(Extracted page text data)
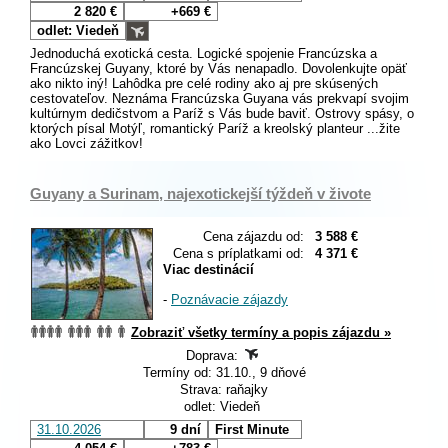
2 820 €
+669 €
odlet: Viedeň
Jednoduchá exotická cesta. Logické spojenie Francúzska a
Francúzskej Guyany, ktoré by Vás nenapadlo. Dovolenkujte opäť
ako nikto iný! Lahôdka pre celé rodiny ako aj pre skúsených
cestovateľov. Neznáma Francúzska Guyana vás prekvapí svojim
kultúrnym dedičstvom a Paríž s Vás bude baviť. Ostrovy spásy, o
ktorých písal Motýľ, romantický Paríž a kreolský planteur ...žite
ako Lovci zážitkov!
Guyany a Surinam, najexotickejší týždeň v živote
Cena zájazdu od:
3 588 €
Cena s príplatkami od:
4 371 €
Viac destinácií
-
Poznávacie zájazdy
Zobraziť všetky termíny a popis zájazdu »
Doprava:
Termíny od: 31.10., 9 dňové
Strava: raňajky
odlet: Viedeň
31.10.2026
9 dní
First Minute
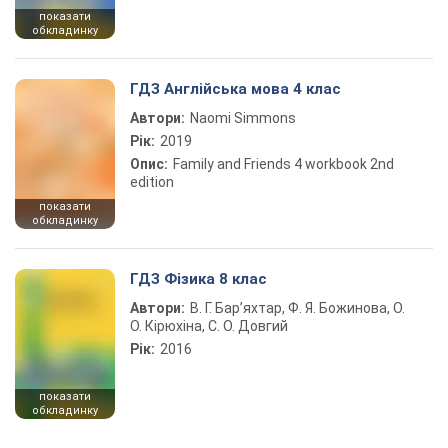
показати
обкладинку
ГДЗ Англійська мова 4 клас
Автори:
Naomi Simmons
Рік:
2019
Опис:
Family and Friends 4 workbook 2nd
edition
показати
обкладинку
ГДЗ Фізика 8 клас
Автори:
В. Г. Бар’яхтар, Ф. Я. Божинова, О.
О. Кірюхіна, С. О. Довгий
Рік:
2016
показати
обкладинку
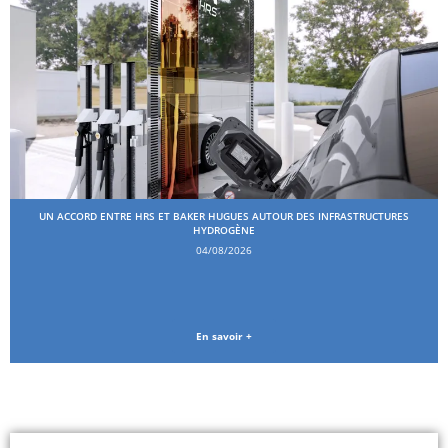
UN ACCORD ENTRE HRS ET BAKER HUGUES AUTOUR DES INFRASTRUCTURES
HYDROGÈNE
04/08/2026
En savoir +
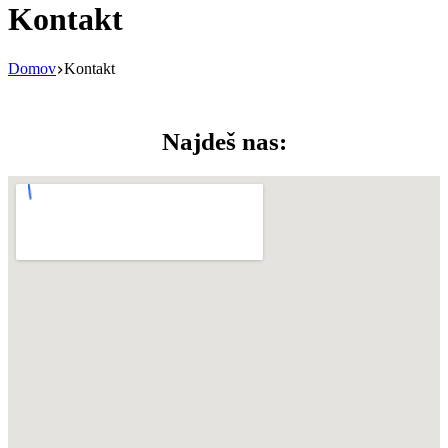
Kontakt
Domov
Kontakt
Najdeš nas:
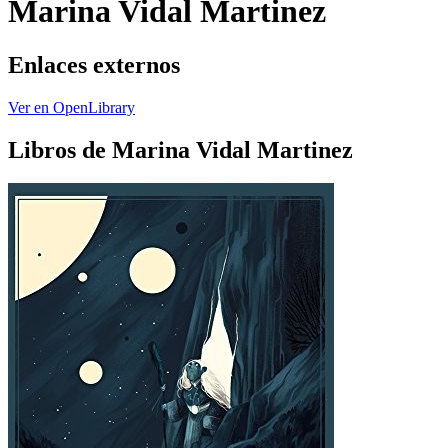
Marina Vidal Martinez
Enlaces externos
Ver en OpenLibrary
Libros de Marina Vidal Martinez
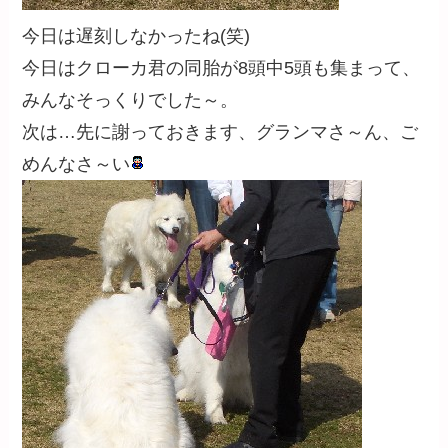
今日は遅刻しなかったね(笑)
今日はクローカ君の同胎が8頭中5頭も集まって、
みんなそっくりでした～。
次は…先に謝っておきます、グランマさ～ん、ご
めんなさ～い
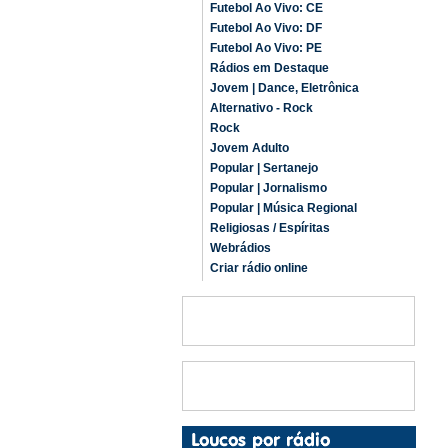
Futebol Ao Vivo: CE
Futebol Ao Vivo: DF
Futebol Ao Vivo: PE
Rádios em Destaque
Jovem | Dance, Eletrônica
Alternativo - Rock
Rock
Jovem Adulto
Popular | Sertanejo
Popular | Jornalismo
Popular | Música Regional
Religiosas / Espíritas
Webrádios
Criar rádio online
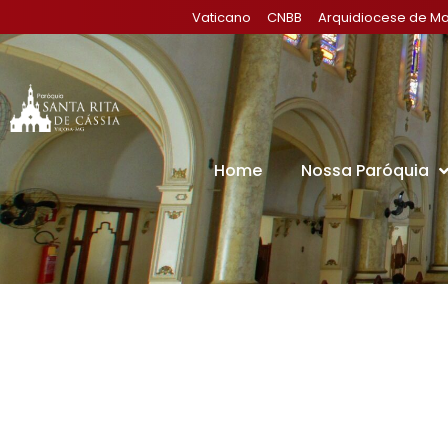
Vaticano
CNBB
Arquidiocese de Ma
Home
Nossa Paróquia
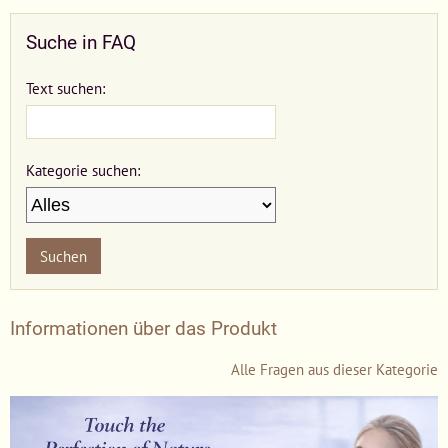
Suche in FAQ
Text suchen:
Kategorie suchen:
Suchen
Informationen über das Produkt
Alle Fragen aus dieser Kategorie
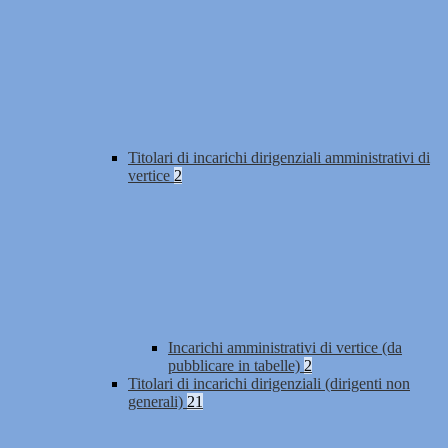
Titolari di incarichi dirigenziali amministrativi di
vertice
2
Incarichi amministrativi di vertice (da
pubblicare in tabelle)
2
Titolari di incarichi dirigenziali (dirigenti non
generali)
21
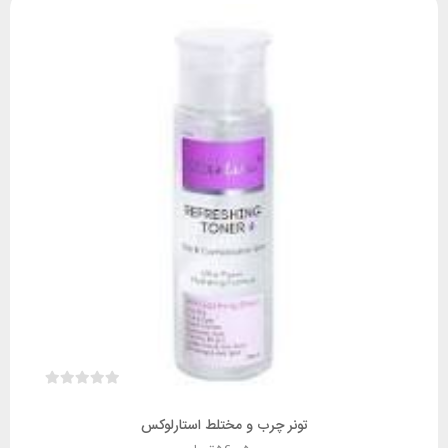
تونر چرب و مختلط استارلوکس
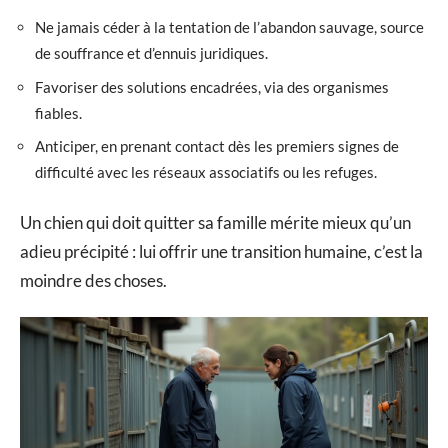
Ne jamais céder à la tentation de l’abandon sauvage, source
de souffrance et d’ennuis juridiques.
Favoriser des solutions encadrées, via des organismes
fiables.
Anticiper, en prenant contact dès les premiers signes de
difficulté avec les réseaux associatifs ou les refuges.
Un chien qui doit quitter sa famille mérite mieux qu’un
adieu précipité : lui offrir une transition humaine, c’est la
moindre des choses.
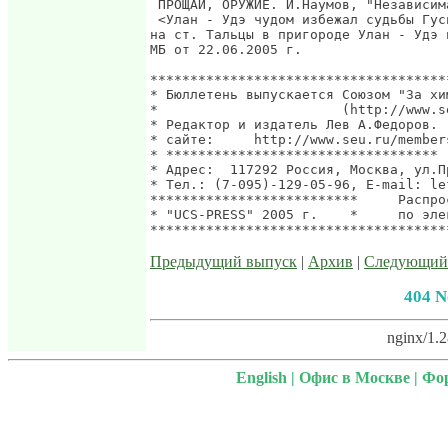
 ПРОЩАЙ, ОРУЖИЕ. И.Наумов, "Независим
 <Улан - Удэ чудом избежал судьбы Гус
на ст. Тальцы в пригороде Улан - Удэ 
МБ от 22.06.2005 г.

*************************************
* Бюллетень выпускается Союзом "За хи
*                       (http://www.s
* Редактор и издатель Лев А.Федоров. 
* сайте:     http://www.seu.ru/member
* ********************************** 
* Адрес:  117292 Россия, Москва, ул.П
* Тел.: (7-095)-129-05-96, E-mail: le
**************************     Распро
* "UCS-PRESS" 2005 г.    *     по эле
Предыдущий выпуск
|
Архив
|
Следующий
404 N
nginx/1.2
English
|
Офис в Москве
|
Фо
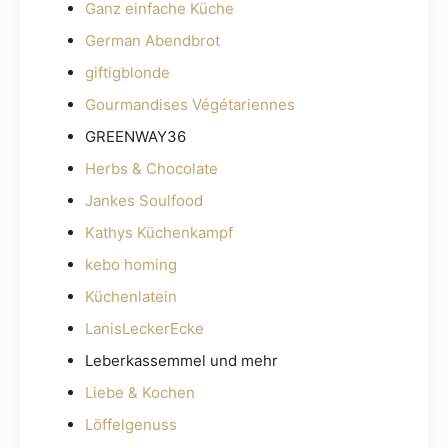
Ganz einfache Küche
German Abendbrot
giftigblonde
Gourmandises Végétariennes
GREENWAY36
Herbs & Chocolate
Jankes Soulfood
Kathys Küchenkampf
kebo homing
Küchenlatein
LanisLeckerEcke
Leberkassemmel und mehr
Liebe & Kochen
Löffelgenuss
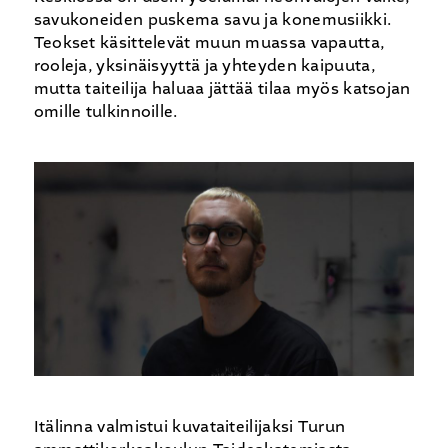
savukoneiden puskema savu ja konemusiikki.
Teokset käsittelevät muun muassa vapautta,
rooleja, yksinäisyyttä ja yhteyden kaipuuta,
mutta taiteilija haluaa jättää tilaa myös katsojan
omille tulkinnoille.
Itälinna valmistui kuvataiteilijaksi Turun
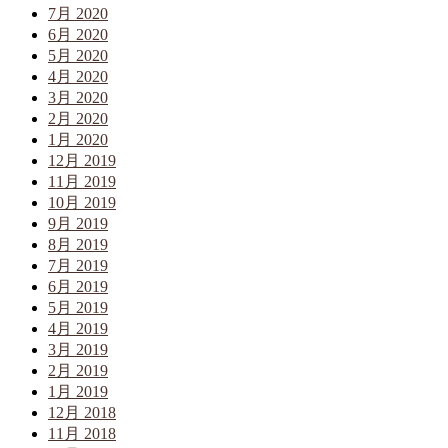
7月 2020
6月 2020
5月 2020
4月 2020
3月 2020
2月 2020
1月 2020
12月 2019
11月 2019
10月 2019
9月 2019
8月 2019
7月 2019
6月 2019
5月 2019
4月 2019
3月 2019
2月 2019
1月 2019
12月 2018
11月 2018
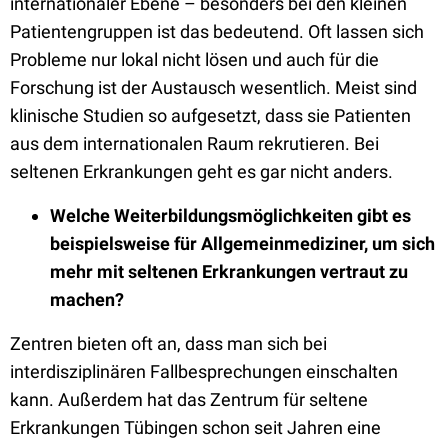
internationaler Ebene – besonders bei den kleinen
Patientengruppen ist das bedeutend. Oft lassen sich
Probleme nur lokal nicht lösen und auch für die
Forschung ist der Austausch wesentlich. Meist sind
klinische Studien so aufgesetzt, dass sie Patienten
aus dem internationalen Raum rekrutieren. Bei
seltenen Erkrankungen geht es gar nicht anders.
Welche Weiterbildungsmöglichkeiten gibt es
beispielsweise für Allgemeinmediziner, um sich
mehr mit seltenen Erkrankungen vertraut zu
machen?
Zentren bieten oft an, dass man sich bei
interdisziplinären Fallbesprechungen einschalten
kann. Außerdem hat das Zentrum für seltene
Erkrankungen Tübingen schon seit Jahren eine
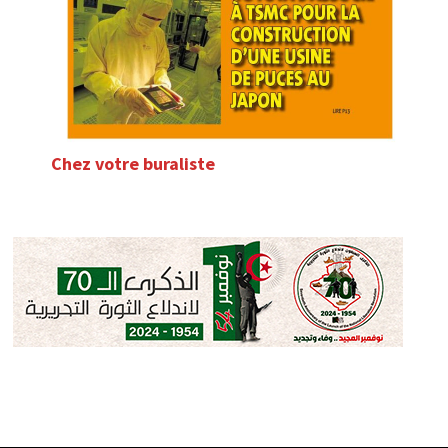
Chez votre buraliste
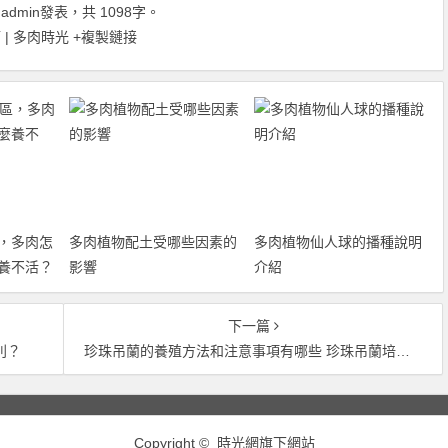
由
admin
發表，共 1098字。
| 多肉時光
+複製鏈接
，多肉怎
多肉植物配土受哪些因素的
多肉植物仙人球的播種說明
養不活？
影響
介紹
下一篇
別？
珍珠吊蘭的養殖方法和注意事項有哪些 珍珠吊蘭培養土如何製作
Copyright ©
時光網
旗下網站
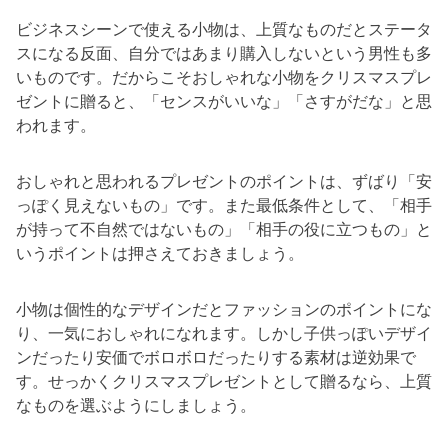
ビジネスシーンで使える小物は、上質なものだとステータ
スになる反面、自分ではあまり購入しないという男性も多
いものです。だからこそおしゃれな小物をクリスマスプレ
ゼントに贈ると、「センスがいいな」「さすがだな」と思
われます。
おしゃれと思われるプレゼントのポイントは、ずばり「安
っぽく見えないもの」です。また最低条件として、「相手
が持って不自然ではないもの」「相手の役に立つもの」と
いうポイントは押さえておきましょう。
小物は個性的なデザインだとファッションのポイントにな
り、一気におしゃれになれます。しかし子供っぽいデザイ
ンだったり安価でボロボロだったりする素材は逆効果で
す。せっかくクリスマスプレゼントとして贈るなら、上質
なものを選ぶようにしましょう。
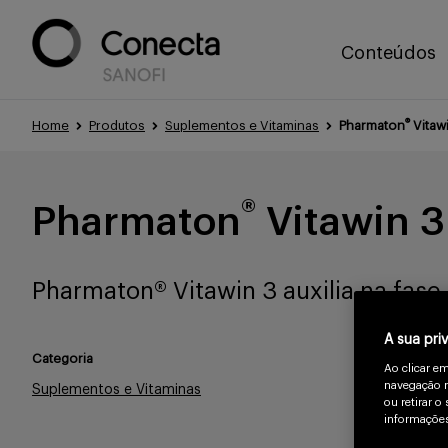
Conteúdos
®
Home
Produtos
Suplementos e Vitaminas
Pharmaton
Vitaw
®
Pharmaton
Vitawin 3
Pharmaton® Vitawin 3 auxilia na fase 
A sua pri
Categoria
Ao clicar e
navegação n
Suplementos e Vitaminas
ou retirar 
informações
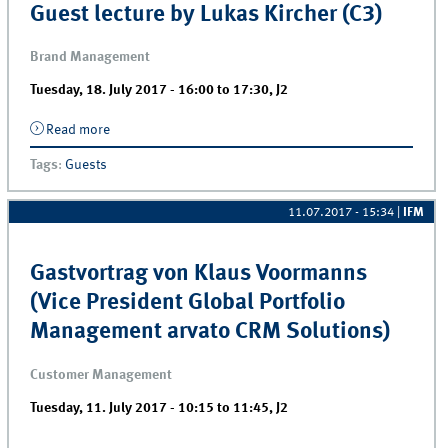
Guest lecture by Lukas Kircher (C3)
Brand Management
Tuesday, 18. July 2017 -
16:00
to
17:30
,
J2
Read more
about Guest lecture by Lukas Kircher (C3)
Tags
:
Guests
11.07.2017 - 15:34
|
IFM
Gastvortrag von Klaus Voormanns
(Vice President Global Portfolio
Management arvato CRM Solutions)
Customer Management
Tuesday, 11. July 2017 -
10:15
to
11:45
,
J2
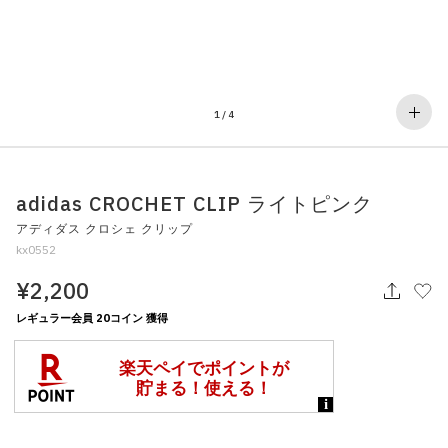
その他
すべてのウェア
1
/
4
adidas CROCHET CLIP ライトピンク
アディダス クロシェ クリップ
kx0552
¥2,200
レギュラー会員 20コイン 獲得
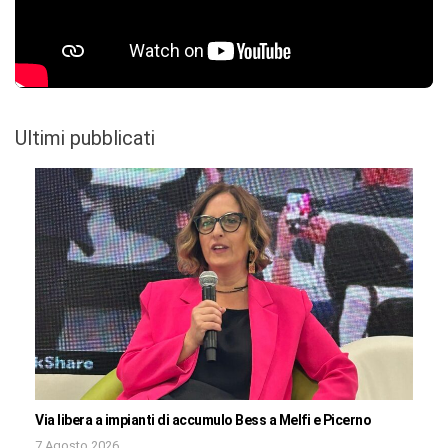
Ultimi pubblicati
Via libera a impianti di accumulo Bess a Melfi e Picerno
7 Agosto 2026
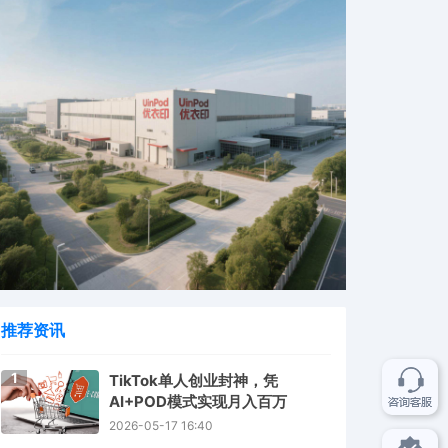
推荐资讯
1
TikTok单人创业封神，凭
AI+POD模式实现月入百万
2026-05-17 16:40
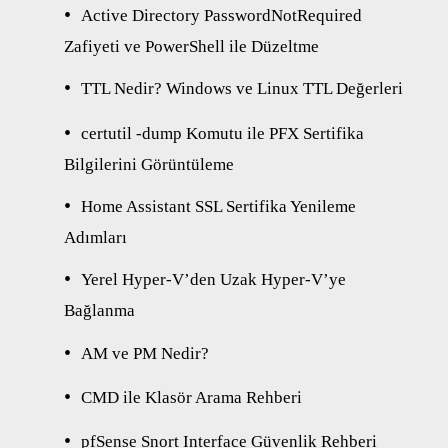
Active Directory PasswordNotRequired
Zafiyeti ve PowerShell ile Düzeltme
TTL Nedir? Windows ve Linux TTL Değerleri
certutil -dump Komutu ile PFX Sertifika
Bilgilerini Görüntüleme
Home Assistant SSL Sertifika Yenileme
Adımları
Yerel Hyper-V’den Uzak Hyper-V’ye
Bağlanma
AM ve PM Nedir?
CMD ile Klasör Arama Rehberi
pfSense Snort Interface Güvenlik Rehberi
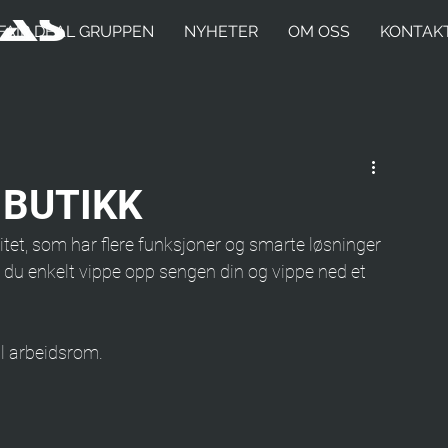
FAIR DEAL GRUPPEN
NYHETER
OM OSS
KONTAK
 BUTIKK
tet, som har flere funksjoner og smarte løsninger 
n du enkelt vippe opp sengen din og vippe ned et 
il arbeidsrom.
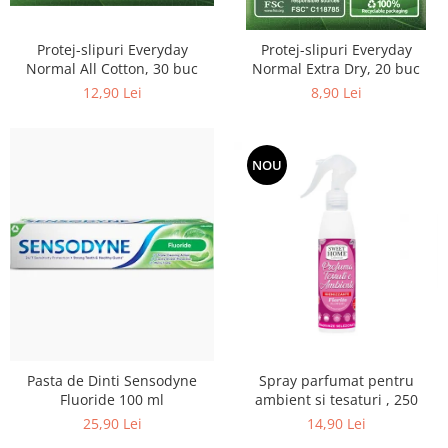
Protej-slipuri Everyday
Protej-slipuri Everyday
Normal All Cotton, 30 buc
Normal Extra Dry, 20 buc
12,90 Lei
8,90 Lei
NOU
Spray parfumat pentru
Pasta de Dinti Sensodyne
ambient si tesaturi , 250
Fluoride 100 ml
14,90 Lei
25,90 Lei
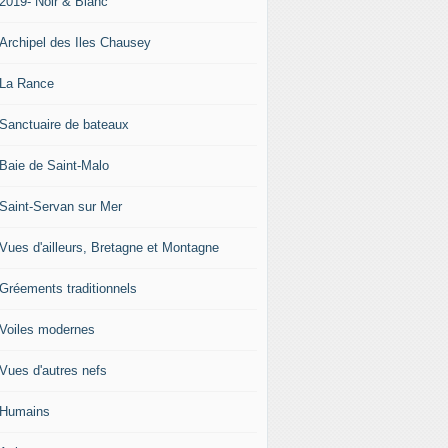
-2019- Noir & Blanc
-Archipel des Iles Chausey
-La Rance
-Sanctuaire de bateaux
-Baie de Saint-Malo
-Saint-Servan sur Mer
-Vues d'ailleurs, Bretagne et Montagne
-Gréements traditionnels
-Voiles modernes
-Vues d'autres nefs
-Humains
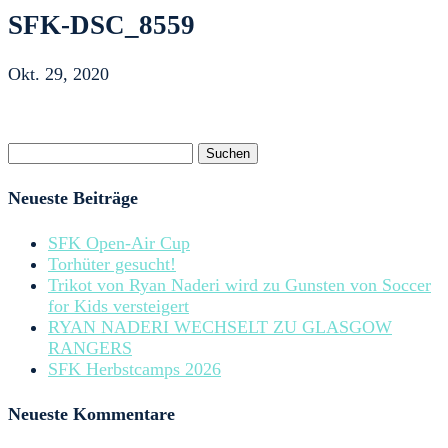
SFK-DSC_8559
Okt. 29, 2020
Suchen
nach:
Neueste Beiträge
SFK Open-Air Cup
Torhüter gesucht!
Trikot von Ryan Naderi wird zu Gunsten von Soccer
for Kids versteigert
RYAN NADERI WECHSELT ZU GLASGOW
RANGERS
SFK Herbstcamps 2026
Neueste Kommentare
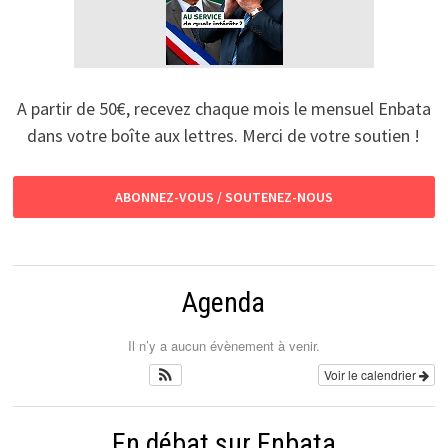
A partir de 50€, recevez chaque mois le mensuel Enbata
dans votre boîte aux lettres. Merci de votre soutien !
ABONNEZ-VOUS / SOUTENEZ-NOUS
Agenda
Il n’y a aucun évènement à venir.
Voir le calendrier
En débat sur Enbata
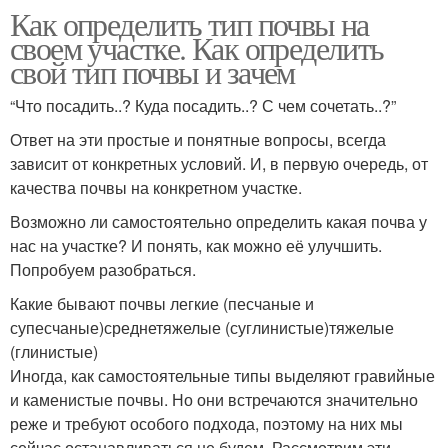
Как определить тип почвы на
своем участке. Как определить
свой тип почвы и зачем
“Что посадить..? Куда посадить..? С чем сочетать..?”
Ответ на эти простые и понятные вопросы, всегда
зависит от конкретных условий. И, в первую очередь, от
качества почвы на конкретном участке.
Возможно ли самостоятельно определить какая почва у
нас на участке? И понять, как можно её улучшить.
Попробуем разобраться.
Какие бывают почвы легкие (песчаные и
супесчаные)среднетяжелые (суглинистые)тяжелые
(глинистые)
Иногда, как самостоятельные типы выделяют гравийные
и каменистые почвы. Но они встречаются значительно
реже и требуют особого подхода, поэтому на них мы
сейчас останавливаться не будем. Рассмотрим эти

**Your goal:** Above are the records; copy exactly the lines from the one with "adidas CROCHET CLIP ライトピンク" through the one with "Home Assistant SSL Sertifika Yenileme", including both, and nothing more. Leave out pictures.

**Completed task:**
adidas CROCHET CLIP ライトピンク
アディダス クロシェ クリップ
kx0552
¥2,200
レギュラー会員 20コイン 獲得
Ultimi pubblicati
Via libera a impianti di accumulo Bess a Melfi e Picerno
7 Agosto 2026
推荐资讯
1
TikTok单人创业封神，凭
AI+POD模式实现月入百万
2026-05-17 16:40
Active Directory PasswordNotRequired
Zafiyeti ve PowerShell ile Düzeltme
TTL Nedir? Windows ve Linux TTL Değerleri
certutil -dump Komutu ile PFX Sertifika
Bilgilerini Görüntüleme
Home Assistant SSL Sertifika Yenileme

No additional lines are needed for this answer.